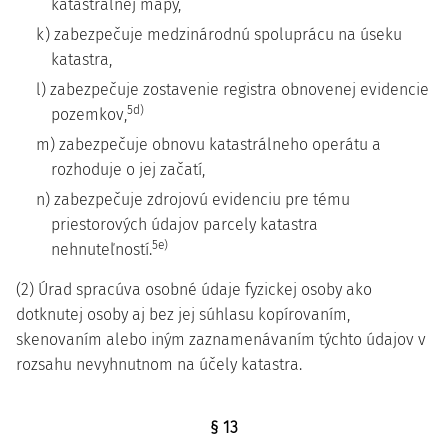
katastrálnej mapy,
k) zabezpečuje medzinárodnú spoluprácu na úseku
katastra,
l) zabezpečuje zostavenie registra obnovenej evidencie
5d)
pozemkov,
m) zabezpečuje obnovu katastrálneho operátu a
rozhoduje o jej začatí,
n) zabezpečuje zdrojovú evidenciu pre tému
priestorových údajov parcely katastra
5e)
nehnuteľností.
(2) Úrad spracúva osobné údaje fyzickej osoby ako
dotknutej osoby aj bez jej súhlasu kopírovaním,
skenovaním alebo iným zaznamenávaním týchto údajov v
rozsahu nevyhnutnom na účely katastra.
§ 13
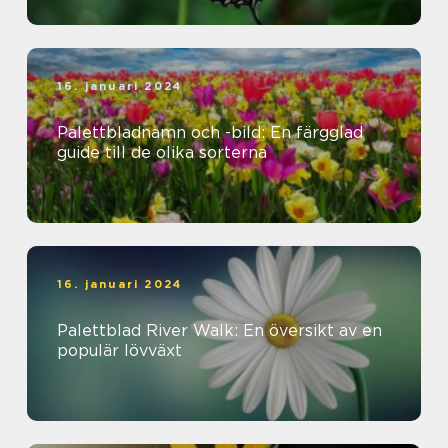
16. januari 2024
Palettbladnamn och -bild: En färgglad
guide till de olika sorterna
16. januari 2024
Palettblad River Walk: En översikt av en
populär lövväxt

========================================

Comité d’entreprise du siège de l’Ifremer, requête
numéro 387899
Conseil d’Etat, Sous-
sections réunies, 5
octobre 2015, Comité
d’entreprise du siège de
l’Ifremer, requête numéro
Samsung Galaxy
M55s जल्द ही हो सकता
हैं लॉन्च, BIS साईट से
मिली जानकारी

========================================

- Task objective -
All that should appear in the answer is the lines above from the line with "priestorových údajov parcely katastra" through the line with "populär lövväxt", retyped exactly, pictures left out.

- Result of this task -
priestorových údajov parcely katastra
5e)
nehnuteľností.
(2) Úrad spracúva osobné údaje fyzickej osoby ako
dotknutej osoby aj bez jej súhlasu kopírovaním,
skenovaním alebo iným zaznamenávaním týchto údajov v
rozsahu nevyhnutnom na účely katastra.
§ 13
16. januari 2024
Palettbladnamn och -bild: En färgglad
guide till de olika sorterna
16. januari 2024
Palettblad River Walk: En översikt av en
populär lövväxt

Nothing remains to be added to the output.